O baiano Machado tinha 56 anos e nos últimos 10 dormiu seguidas noites na
Rua Tabatingüera. Brincalhão, dizia que já trabalhou como pizzaiolo e
chapeiro. Não bebia nem usava drogas. Tinha uma irmã. Para ganhar algum
dinheiro, ajudava comerciantes da região. Nem sempre precisava dormir ao
relento. Tinha vários amigos, entre eles o porteiro de um prédio que muitas
vezes lhe cedia uma cama quentinha e confortável. Por que foi assassinado é
o que todos estão se perguntando.
A morte brutal de Machado parece contradizer algumas hipóteses que a polícia
investiga. Não havia comerciantes que queriam retirá-lo da área. Ele não
urinava nem defecava na frente das lojas. Tinha pouco contato com outros
mendigos. “Mas estava no lugar errado, na hora errada”, arrisca Manoel Cosme
da Silva, de 44 anos, um dos mais de 10 mil moradores de rua de São Paulo.
Apelidado de Xuxa, Silva não conhecia Machado, mas sim o travesti Givanildo
Amaro da Silva, o Pantera, outro sem-teto morto. “Estou cismado, porque
devem estar atacando qualquer um de nós.” Entre ficar escravizado pelas
regras dos albergues ou viver sentindo-se desprezado nas ruas, Xuxa fez a
segunda escolha. Casado e com quatro filhos, ele bebe parte dos R$ 7,00 que
ganha com a venda diária de latinhas de alumínio. A aguardente neutraliza
seu sofrimento.
Compreender a complexidade de quem vive nas ruas ajuda a ver que ele é
vítima da exclusão e do preconceito. “No imaginário da metrópole, é visto
como um infrator, como alguém que quebra as regras de uso e comportamento no
espaço público. Em contrapartida, ele vive em estado permanente de
incerteza, indignação e conflito”, explica a professora da Universidade de
São Paulo (USP) Maria Cecília Loschiavo dos Santos.
Isso ocorre porque há poucas políticas públicas de inclusão para moradores
de rua. A maioria é só assistencialista. Tanto que um mendigo já não morre
mais de fome. Nos últimos anos, criou-se uma extensa rede solidária com
voluntários oferecendo lanches, sopas, marmitex e cobertores.

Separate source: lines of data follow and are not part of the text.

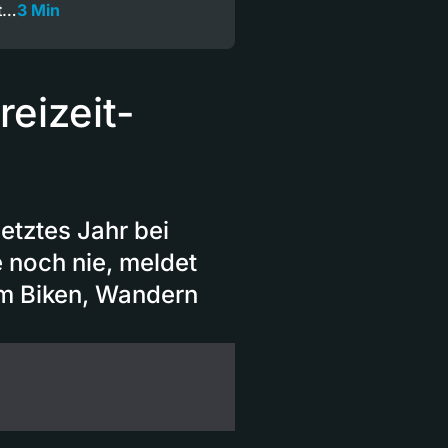
at…
3 Min
reizeit-
etztes Jahr bei
ie noch nie, meldet
im Biken, Wandern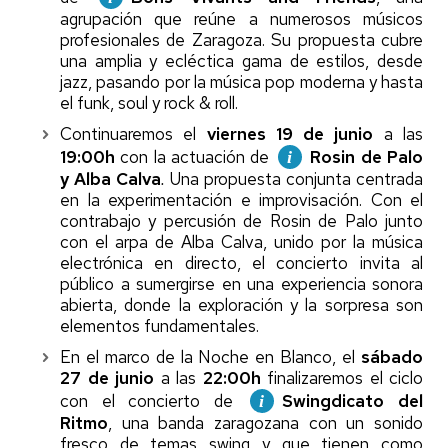
agrupación que reúne a numerosos músicos
profesionales de Zaragoza. Su propuesta cubre
una amplia y ecléctica gama de estilos, desde
jazz, pasando por la música pop moderna y hasta
el funk, soul y rock & roll.
Continuaremos el
viernes 19 de junio
a las
19:00h
con la actuación de
Rosin de Palo
y Alba Calva
.
Una propuesta conjunta centrada
en la experimentación e improvisación. Con el
contrabajo y percusión de Rosin de Palo junto
con el arpa de Alba Calva, unido por la música
electrónica en directo, el concierto invita al
público a sumergirse en una experiencia sonora
abierta, donde la exploración y la sorpresa son
elementos fundamentales.
En el marco de la Noche en Blanco, el
sábado
27 de junio
a las
22:00h
finalizaremos el ciclo
con el concierto de
Swingdicato del
Ritmo
, una banda zaragozana con un sonido
fresco de temas swing y que tienen como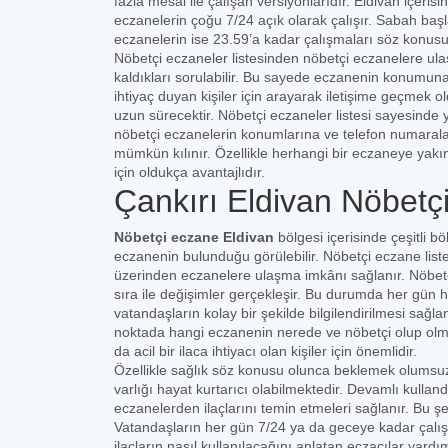
fazla mesai ile çalışan versiyonlarıdır. Eldivan içer
eczanelerin çoğu 7/24 açık olarak çalışır. Sabah başl
eczanelerin ise 23.59’a kadar çalışmaları söz konusu
Nöbetçi eczaneler listesinden nöbetçi eczanelere ula
kaldıkları sorulabilir. Bu sayede eczanenin konumuna 
ihtiyaç duyan kişiler için arayarak iletişime geçmek
uzun sürecektir. Nöbetçi eczaneler listesi sayesinde 
nöbetçi eczanelerin konumlarına ve telefon numaral
mümkün kılınır. Özellikle herhangi bir eczaneye yakı
için oldukça avantajlıdır.
Çankırı Eldivan Nöbetç
Nöbetçi eczane Eldivan
bölgesi içerisinde çeşitli b
eczanenin bulunduğu görülebilir. Nöbetçi eczane listes
üzerinden eczanelere ulaşma imkânı sağlanır. Nöbetçi
sıra ile değişimler gerçekleşir. Bu durumda her gün hal
vatandaşların kolay bir şekilde bilgilendirilmesi sağ
noktada hangi eczanenin nerede ve nöbetçi olup olmadı
da acil bir ilaca ihtiyacı olan kişiler için önemlidir.
Özellikle sağlık söz konusu olunca beklemek olumsuz
varlığı hayat kurtarıcı olabilmektedir. Devamlı kulland
eczanelerden ilaçlarını temin etmeleri sağlanır. Bu ş
Vatandaşların her gün 7/24 ya da geceye kadar çalı
ilaçların nasıl kullanılacağını anlatan eczacılar yardı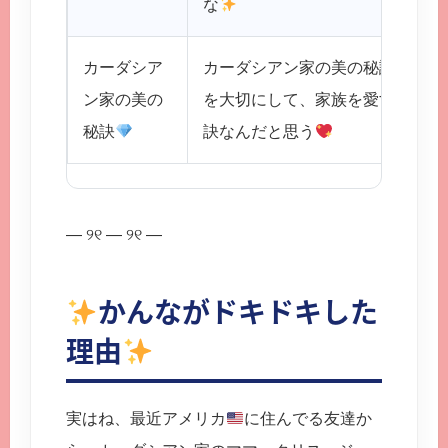
な
カーダシア
カーダシアン家の美の秘訣は、や
ン家の美の
を大切にして、家族を愛する気持
秘訣
訣なんだと思う
— ୨୧ — ୨୧ —
かんながドキドキした
理由
実はね、最近アメリカ
に住んでる友達か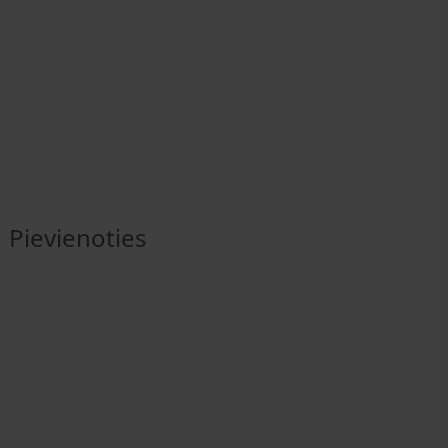
Pievienoties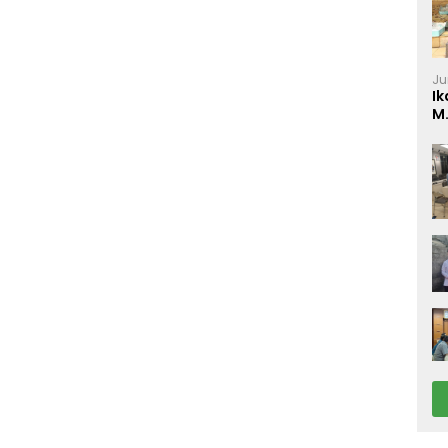
Ju
Ik
M
P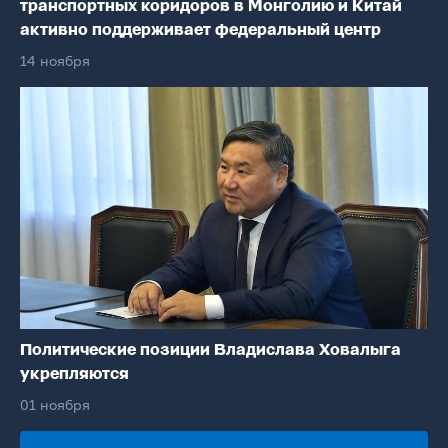
транспортных коридоров в Монголию и Китай
активно поддерживает федеральный центр
14 ноября
Политические позиции Владислава Ховалыга
укрепляются
01 ноября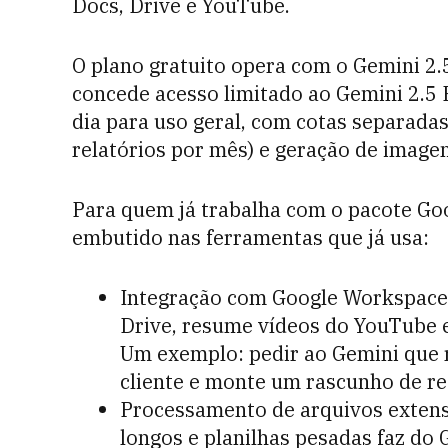
Docs, Drive e YouTube.
O plano gratuito opera com o Gemini 2.5
concede acesso limitado ao Gemini 2.5 
dia para uso geral, com cotas separada
relatórios por mês) e geração de imagens
Para quem já trabalha com o pacote Go
embutido nas ferramentas que já usa:
Integração com Google Workspace:
Drive, resume vídeos do YouTube e
Um exemplo: pedir ao Gemini que 
cliente e monte um rascunho de re
Processamento de arquivos extens
longos e planilhas pesadas faz do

Na cidade, não há albergues para todos. E mesmo nesses locais tudo se resume
a tirar mendigos do espaço público, dar-lhes banho, refeição e
oferecer-lhes uma cama para, às 6 ou 7 horas, jogá-los na rua de novo.
Na prática, funciona assim: um homem toca a campainha do Abrigo São
Francisco, no Glicério. Está sujo, faminto e embriagado. O funcionário abre
e diz que ele não pode entrar. “Não estou alcoolizado”, insiste. Os outros
vão passando. Lá dentro tomam banho, comem arroz, feijão, ovos e salada,
servidos por eles próprios, ouvem palestras ou vêem TV antes de dormir.
O abrigo funciona 24 horas e fica lotado nas noites frias. Há 450 pessoas
para passar a noite e 200 para o dia. A qualquer momento pode-se ir lá tomar
banho, cortar o cabelo, lavar roupa ou pedir ajuda para tirar documentos,
encontrar um parente, escrever cartas, voltar para casa. “Achei melhor
pernoitar”, contou José Sacramento, cearense de 45 anos. Até poucos dias
atrás ele dormia no Largo de São Francisco e jurava que jamais poria os pés
num albergue. Mudou de idéia com as mortes da semana passada.
Sem saída – “Criou-se um ciclo vicioso tão terrível que a pessoa fica seis
meses num albergue, depois vai para outro e em dois anos volta para o
primeiro. É irracional porque nesse tempo todo nada se fez para tirá-lo
dessa situação”, critica Alderon Pereira da Costa, coordenador da Associação
Rede Rua.
Talvez por isso muitos, abandonados à própria sorte, prefiram as ruas.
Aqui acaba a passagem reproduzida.